Live Life to the Fullest: Optimal health is based on the choices you make on a daily basis regarding diet, exercise, rest and relaxation. If you are in good health you can expect to feel better than you have in a long time. You should notice in the first session if your energy has become more balanced. If you have not had any bodywork for some time, you may experience a reorganization phase after a session. You may have fatigue or feel mildly achy or have unfocused thinking. This means that lots of energy is realigning and when this passes you should feel better than before the bodywork. The amount of progress with regard to physical injury depends on the severity of the injury.
If you are dealing with work or family stress it may take some time to sort out an action plan that will allow you to make positive changes in your life off the mat . I have seen many people gain awareness about the situations they gradually moved into begin to see ways to gradually begin to find happier ways to live. Sometimes all it takes is feeling good to help clients believe that they do have choices. The emotional aspects of the work are related to the organ systems that we work with.
6. What is Traditional Chinese Medicine (TCM)?
Remember Who You Are: TCM was developed in China as a way to standardize the many styles of Chinese medicine that developed over many centuries. There are seven branches including; meditation, diet, exercise (martial arts), massage, acupuncture, moxa and herbal medicine. The principles of the yin, yang, meridians, pressure points, the five elements and the philosophy that humans are part of nature and are affected by it daily are all part of TCM. There is a great deal more but these are the parts used in the practice of shiatsu if the practitioner employs more than just the physical technique.
7. Do you take insurance?
Think Out of the Insurance Box: I do not take insurance. However, if there is an injury that has a lawsuit involved, I have been able to provide receipts and clients have been reimbursed.

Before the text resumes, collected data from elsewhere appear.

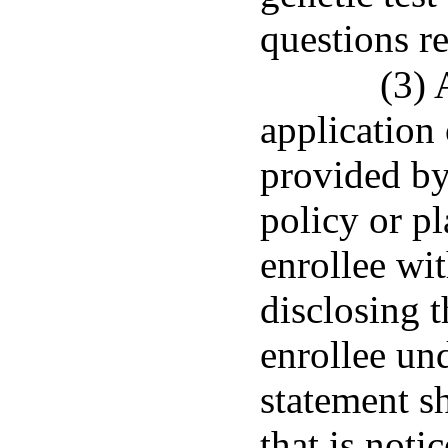
questions re
(3) 
application
provided by
policy or pl
enrollee wit
disclosing t
enrollee un
statement s
that is noti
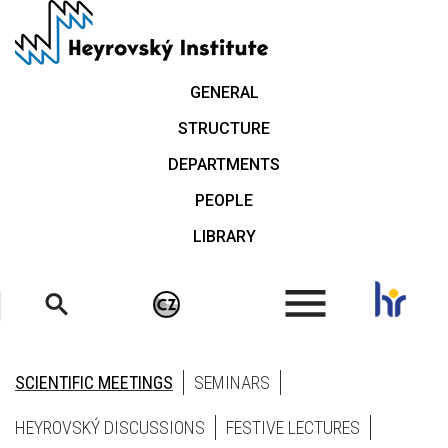
Skip
to
main
content
GENERAL
STRUCTURE
DEPARTMENTS
PEOPLE
LIBRARY
.
SCIENTIFIC MEETINGS
SEMINARS
HEYROVSKÝ DISCUSSIONS
FESTIVE LECTURES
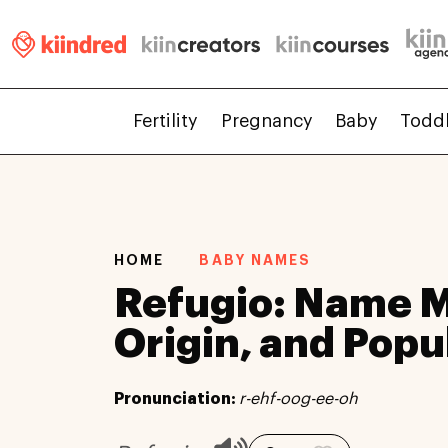
Fertility
Pregnancy
Baby
Todd
HOME
BABY NAMES
Refugio: Name 
Origin, and Popu
Pronunciation:
r-ehf-oog-ee-oh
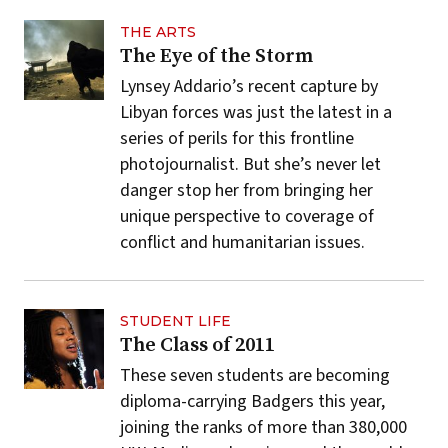
THE ARTS
The Eye of the Storm
Lynsey Addario’s recent capture by
Libyan forces was just the latest in a
series of perils for this frontline
photojournalist. But she’s never let
danger stop her from bringing her
unique perspective to coverage of
conflict and humanitarian issues.
STUDENT LIFE
The Class of 2011
These seven students are becoming
diploma-carrying Badgers this year,
joining the ranks of more than 380,000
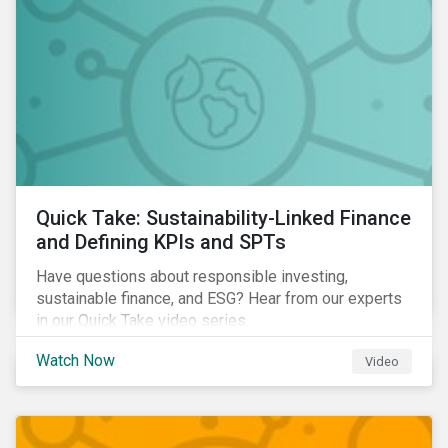
Quick Take: Sustainability-Linked Finance
and Defining KPIs and SPTs
Have questions about responsible investing,
sustainable finance, and ESG? Hear from our experts
in our Quick Take video series.
Watch Now
Video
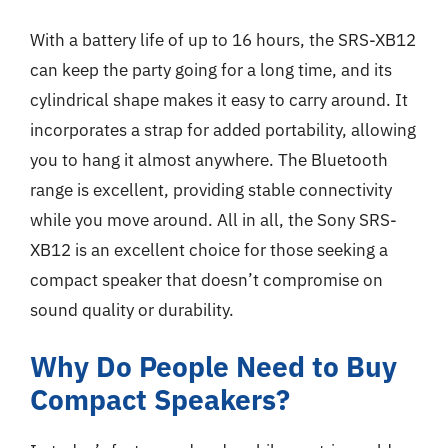
With a battery life of up to 16 hours, the SRS-XB12
can keep the party going for a long time, and its
cylindrical shape makes it easy to carry around. It
incorporates a strap for added portability, allowing
you to hang it almost anywhere. The Bluetooth
range is excellent, providing stable connectivity
while you move around. All in all, the Sony SRS-
XB12 is an excellent choice for those seeking a
compact speaker that doesn’t compromise on
sound quality or durability.
Why Do People Need to Buy
Compact Speakers?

I have clients that have used health savings plans funds to cover their shiatsu sessions. I don’t work with insurance companies in general. Your health and well-being are your most precious possessions. Too often we postpone taking care of annoying symptoms because we are in denial or don’t want to pay out of pocket. The longer you wait to try to correct any problems the more difficult it can be to correct without greater risk involved. Being proactive and taking positive steps to stay healthy may cost money but you have a greater chance of bringing yourself back into balance. How much is your health worth to you? For the price of a couple dinners out, depending on where you go, you could have a shiatsu session a month.
8. How many sessions will I need?
Learn to Trust Life: You will know in one session if shiatsu will meet your needs. Depending on the severity of the issues, you may need to see me every other week for a month or two. Then I would suggest what combination of other self-care you might do at home. I may also refer you out to a complimentary practitioner if you are out of my scope or need additional care. Clients who are on a wellness program come on a monthly basis. Some come every three weeks. It also depends on your budget.
9. What kind of training do you have?
We All Have a Blueprint for Health: I have been in private practice since my intermediate level as a student in 1996. I graduated with 650 hours of training from the Ohashi Institute in 2002. My American Organization of Bodywork Therapists (AOBTA) certification was obtained in 2004. I am currently enrolled in the Primordial Limitless Gate School for Qi Gong studies. My daily meditation, yoga and qi gong practice are very important to my practice of shiatsu. Continued professional development is ongoing. There is currently no state licensing required for shiatsu.
10. Will you do house calls?
Find Your Joy: Shiatsu is very specialized and requires my complete attention. In order for you to fully relax you must leave all distractions behind. I find that I do my best work in my office. It is a sacred space and a safe space for optimal progress. For these reasons I am not available for house calls.